Ausgelesen: »Die Straße« von Cormac McCarthy (★★★★☆)
Manche Bücher liest man, andere überlebt man. Cormac McCarthy Pulitzer-gekrönter Roman »Die Straße«, gehört definitiv zur zweiten Sorte. Nach der eher mauen Nummer von Joshua Tree, fühlte sich dieses Buch wie ein emotionaler Orkan an
Die bis auf die Knochen reduzierte Story des Romans ist schnell erzählt: Irgendeine, im Buch nicht erläuterte, globale Katastrophe hat die Welt in eine graue Aschewüste verwandelt. Ein Vater und sein kleiner Sohn sind auf dem Weg nach Süden, zur Küste. Ein vages Versprechen von Wärme und vielleicht Leben schwebt über diesem Ziel. Ihr einziger Besitz ist ein Einkaufswagen mit Plunder und ein Revolver mit den letzten beiden Kugeln. Auf ihrer Reise gen Süden, begleitet sie der ständige Hunger, die erbarmungslose Kälte und die wenigen anderen Menschen, die zu Jägern geworden sind um selbst überleben zu können.

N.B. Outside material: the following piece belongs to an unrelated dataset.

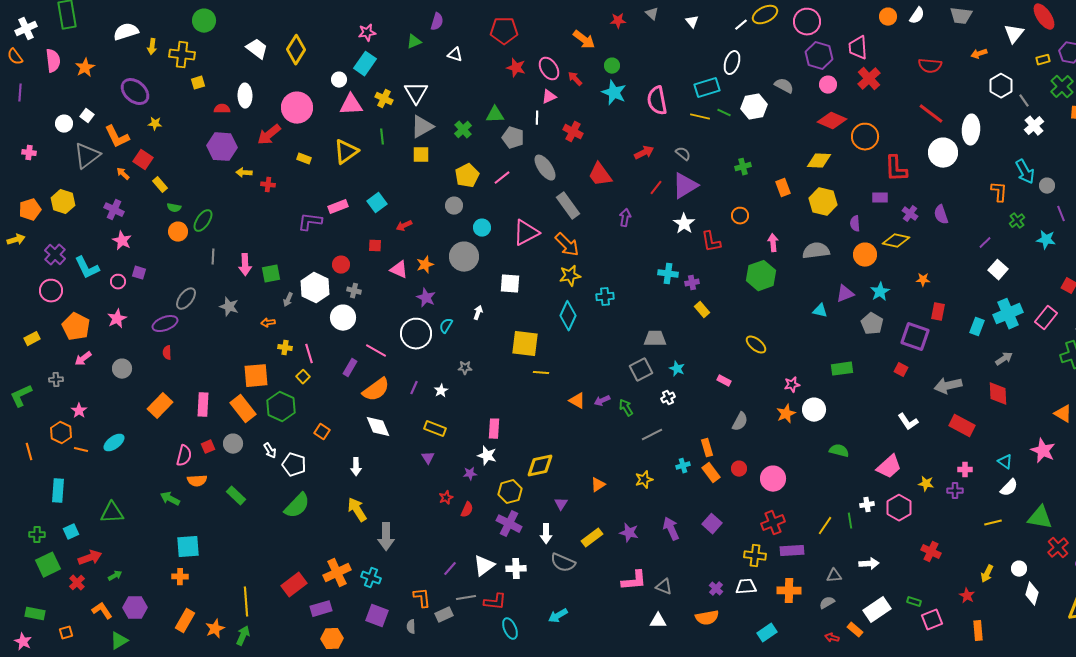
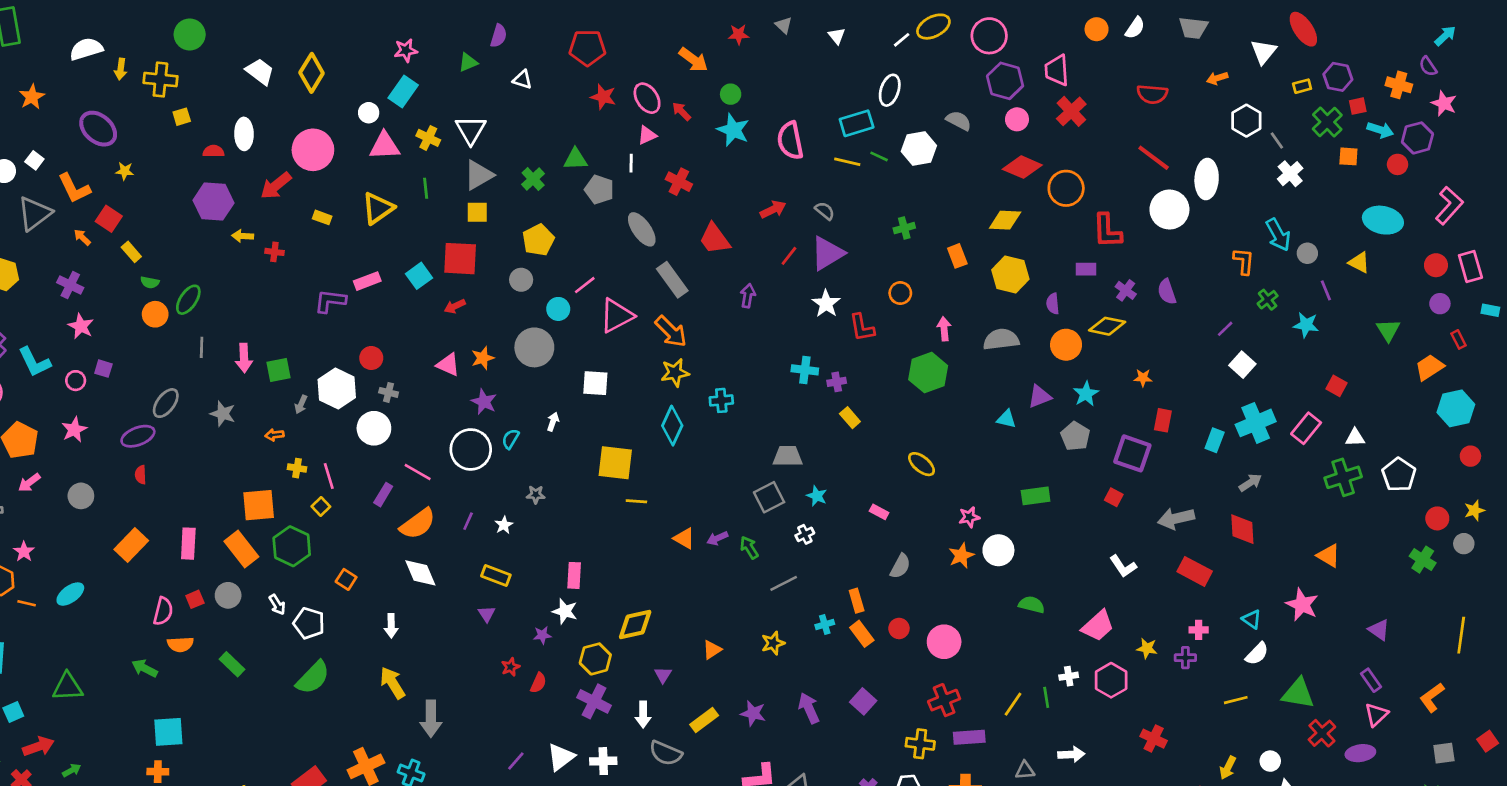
pink line: (502, 178) -> (585, 285), moved
red square: (375, 246) -> (460, 259), moved, size x2.0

Ich muss zugeben, das ich von McCarthys Schreibstil anfangs wenig angetan war. Seine Sprache ist wie die Welt die er beschreibt, ziemlich karg, brutal, auf das absolut Nötigste reduziert. Es gibt es keine blumigen Beschreibungen, nur die harte, kalte Realität. Irgendwann habe ich aber verstanden, dass die staccato-artig gemeißelten Sätze genau so sein müssen und das Buch nur so die düstere Stimmung erzeugen kann.
Aber zwischen diesen Zeilen, in den wortkargen Dialogen zwischen Vater und Sohn, brennt ein unglaubliches Feuer. Der Roman lebt von dieser einen, unzerstörbaren Beziehung. Wie der Vater versucht, in einer Welt ohne Moral seinem Sohn Menschlichkeit beizubringen. Es wirft die Frage auf, was wir unseren eigenen Kindern als moralischen Kompass mitgeben, selbst wenn unsere Welt noch intakt ist.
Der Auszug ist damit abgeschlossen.